We’ve already talked about cholesterol, so, today let’s talk about the hormone, testosterone.
Whenever I cite “maintaining healthy testosterone levels” as a reason for eating more of one type of food, or less of another, a woman within earshot will always proclaim that, as a female, they don’t care about testosterone levels.
One thing I’m realizing more and more is the power of certain words and the emotional response they elicit.
For example, “gluten” has started to develop a negative reaction from the general public. Alternatively, “low-calorie” is a very popular marketing label that makes people feel like they are making a healthy food choice.
The irony is that people aren’t sure what gluten is or that caloric content is dependent upon the amount of food consumed. “Gluten-free” does not make a food healthy and “low-calorie” foods are only low in calories if you eat a small portion.

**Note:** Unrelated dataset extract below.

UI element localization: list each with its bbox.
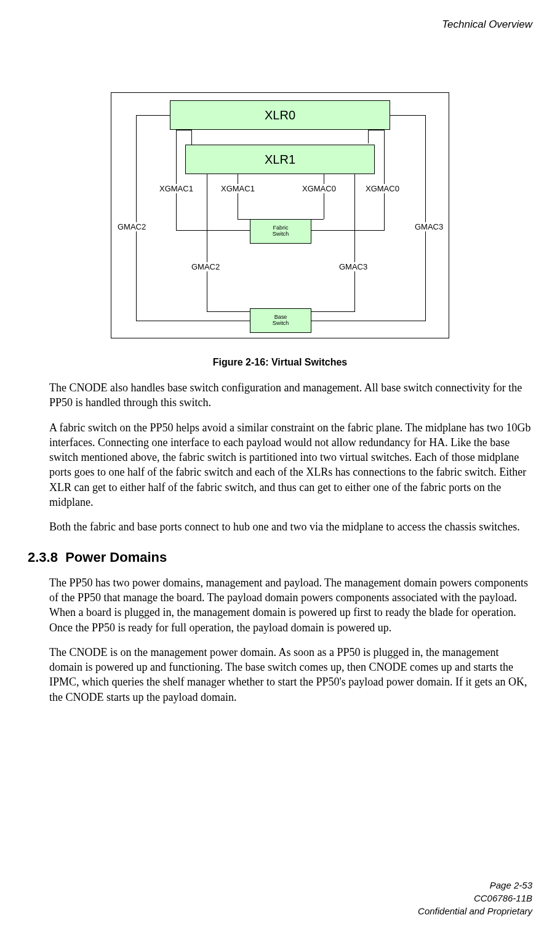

How does this apply to testosterone?
My best guess is that when professional athletes, bodybuilders, and powerlifters started taking drugs to boost their testosterone levels to super-physiological levels, the general public’s perception of testosterone changed. Suddenly, testosterone was not a necessary hormone for life, found in every living creature, but merely a means to achieving unnatural levels of muscle and strength or boosting athletic performance.
So, what is testosterone really?
Testosterone is the primary male sex hormone but, more importantly, it is the most prevalent “anabolic steroid” produced within the body. Again, some words that may scare the general public…
Anabolic is simply the process of smaller units coming together to make larger units.
In the human body, this translates to muscles, bones, and all cells in the body rebuilding or becoming stronger.
Testosterone certainly helps with increasing muscle mass, but it is also necessary for maintaining any lean muscle mass, reducing body fat, and increasing bone density. In fact, low testosterone levels are a leading cause of osteoporosis amongst women and the aging population.
Testosterone production naturally decreases with age, and low testosterone levels become rather cyclical. This is because fat cells in the body convert testosterone into the female sex hormone, estradiol, thereby lowering testosterone levels further and creating a more favorable environment for fat to thrive and lean muscle to break down.
In addition, the interplay between different hormone levels in the body plays an important role in the development and growth of multiple forms of cancer. Simply put, high estrogen levels and low testosterone levels will stimulate the growth of breast, ovarian, and endometrial cancers.
For these reasons, I find it very odd when women in a gym tell me they are not concerned with their testosterone levels. In my mind, the point of the gym is to provide your body with a stimulus that it will recover from; making it stronger and better in the process. And, without testosterone, the body cannot recover adequately.
I’ll wrap up my post there but be on the lookout in the coming weeks for a short and simple action plan to maintain healthy hormone levels in the body.
For now, try to differentiate the concept of athletes raising their testosterone to unnatural levels through the use of drugs and the importance of naturally-occurring testosterone in your body.